4

67 16 22
                                    

Seonghwa duş başlığının altında hareketsiz duruyordu. Başını duvara yaslayacaktı neredeyse, o denli eğikti. Su başının üstünden tüm vücuduna akıyordu ama o hala olanların etkisinde olduğundan kendini yıkamak yerine sadece olduğu yerde duruyordu.

Hala gençti, bedeni tam anlamıyla olgunlaşmamış olabilirdi. Tabi ki hormonları da vardı. Ancak bir ilişkisi varken bile başına gelmeyen az önce başına gelmişti.

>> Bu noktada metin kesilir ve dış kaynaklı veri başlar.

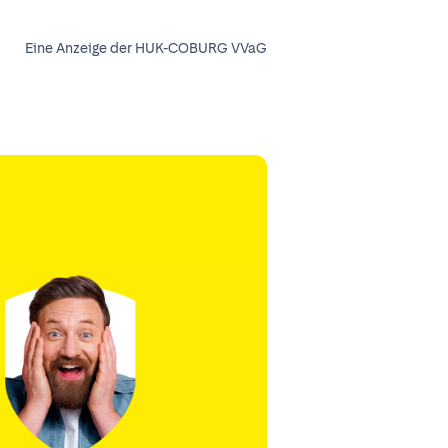
Eine Anzeige der HUK-COBURG VVaG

Sapığı hakkında ıslak rüya görmüştü.

Ter içinde, sıcaktan boğularak uyanmıştı. Kalbi öyle hızlı çarpıyordu ki nefesini toplayıp sakinleşmesi zaman almıştı. Yataktan kalkarken kıyafetlerini ne kadar batırdığını teninde hissetmişti. Rüyayı görmesi yetmezmiş gibi dokunulmadan boşalmıştı. Zar zor kalkıp kendini banyoya atmıştı Jongho'ya yakalanmamak için. Saat sabahın dördü olduğundan çocuk uyuyordu ama Hwa bir daha uyursa tekrar rüya göreceğine emindi.

"Delirmiş olmalıyım."

Başını kaldırıp elini saçından geçirdi. Yüzünün önündeki saçlardan kurtulduktan sonra gözlerini kapatıp suyun teninden kaymasına izin verdi. Sıcak su kaslarını rahatlatıyordu. Derin bir nefes alıp aklını topladı ve sonunda hareket edip kendini temizledi.

Odaya geçtiğinde çarşafları dikkatini çekti. Onlar da kirliydi. Kıyafetleriyle birlikte makineye atmak için hepsini topladı. Odada çamaşır makinesi olmadığı için kattaki çamaşırlığa gitmesi gerekiyordu. Sabahın körü olmasını umursamadı, çıkıp onları makineye attı ve odaya geri dönüp temiz bir takım serdi. Geri uyumaya çalıştı ama hüsranla sonuçlandı.

***

Seonghwa yine pratik odasındaki zeminde uzanıyordu. Ter bedenini öyle bir kaplamıştı ki ikinci bir deri oluşturduğuna emindi. Nefeslerini sertçe çektiğinden boğazı korumuştu ve yutkunmak bile zordu. Gözleri tavandaki ışıklardan dolayı acıdığında onları kapatmıştı. Kulaklarında odada yürüyenlerin adımlarını duyuyordu. İçerisi sıcak ve boğucuydu, herkesin vücut ısısı ve kokusu birbirine karışmıştı.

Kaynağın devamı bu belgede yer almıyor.